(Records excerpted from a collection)
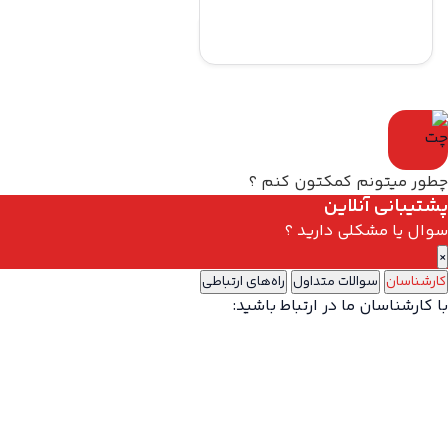
چطور میتونم کمکتون کنم ؟
پشتیبانی آنلاین
سوال یا مشکلی دارید ؟
×
کارشناسان
سوالات متداول
راه‌های ارتباطی
با کارشناسان ما در ارتباط باشید:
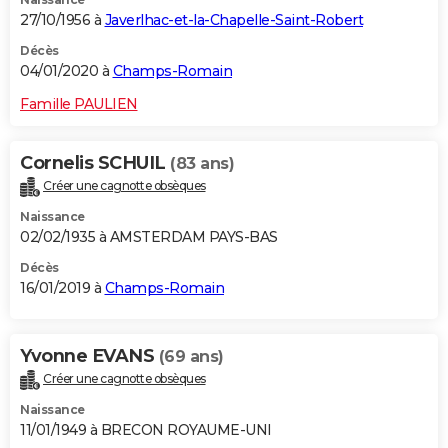
27/10/1956 à
Javerlhac-et-la-Chapelle-Saint-Robert
Décès
04/01/2020 à
Champs-Romain
Famille PAULIEN
Cornelis SCHUIL
(83 ans)
Créer une cagnotte obsèques
Naissance
02/02/1935 à AMSTERDAM PAYS-BAS
Décès
16/01/2019 à
Champs-Romain
Yvonne EVANS
(69 ans)
Créer une cagnotte obsèques
Naissance
11/01/1949 à BRECON ROYAUME-UNI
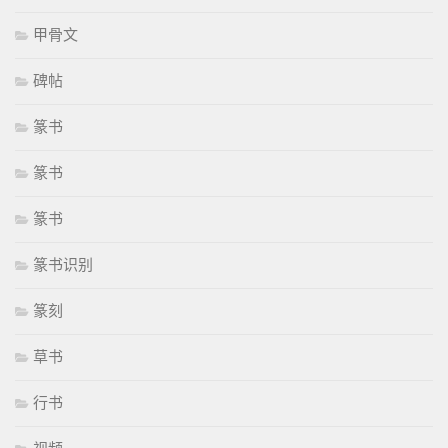
甲骨文
碑帖
篆书
篆书
篆书
篆书识别
篆刻
草书
行书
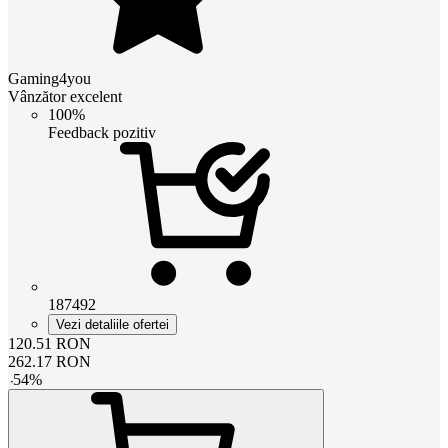
Gaming4you
Vânzător excelent
100%
Feedback pozitiv
187492
Vezi detaliile ofertei
120.51
RON
262.17
RON
-
54
%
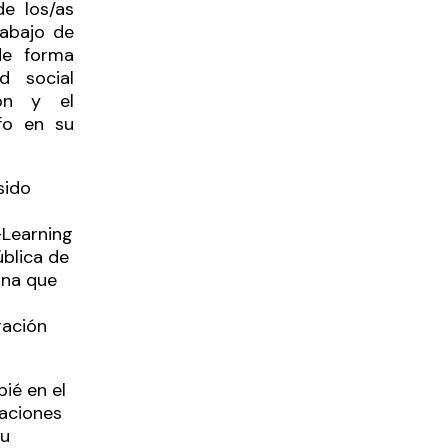
e los/as
rabajo de
de forma
d social
ión y el
fo en su
sido
-Learning
blica de
ana que
ración
pié en el
aciones
su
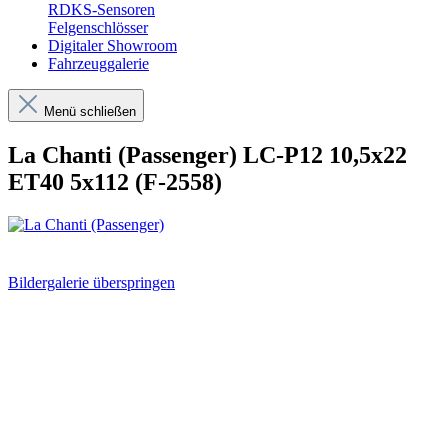
RDKS-Sensoren
Felgenschlösser
Digitaler Showroom
Fahrzeuggalerie
Menü schließen
La Chanti (Passenger) LC-P12 10,5x22
ET40 5x112 (F-2558)
Bildergalerie überspringen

WHAT YOU WILL DO: Reproduce the data above word for word, but leave the images out.

OUTPUT FOR THIS EXERCISE:
چطور میتونم کمکتون کنم ؟
پشتیبانی آنلاین
سوال یا مشکلی دارید ؟
×
کارشناسان
سوالات متداول
راه‌های ارتباطی
با کارشناسان ما در ارتباط باشید:
27/10/1956 à
Javerlhac-et-la-Chapelle-Saint-Robert
Décès
04/01/2020 à
Champs-Romain
Famille PAULIEN
Cornelis SCHUIL
(83 ans)
Créer une cagnotte obsèques
Naissance
02/02/1935 à AMSTERDAM PAYS-BAS
Décès
16/01/2019 à
Champs-Romain
Yvonne EVANS
(69 ans)
Créer une cagnotte obsèques
Naissance
11/01/1949 à BRECON ROYAUME-UNI
甲骨文
碑帖
篆书
篆书
篆书
篆书识别
篆刻
草书
行书
Gaming4you
Vânzător excelent
100%
Feedback pozitiv
187492
Vezi detaliile ofertei
120.51
RON
262.17
RON
-
54
%
e los/as
rabajo de
de forma
d social
ión y el
fo en su
sido
-Learning
blica de
ana que
ración
pié en el
aciones
su
RDKS-Sensoren
Felgenschlösser
Digitaler Showroom
Fahrzeuggalerie
Menü schließen
La Chanti (Passenger) LC-P12 10,5x22
ET40 5x112 (F-2558)
Bildergalerie überspringen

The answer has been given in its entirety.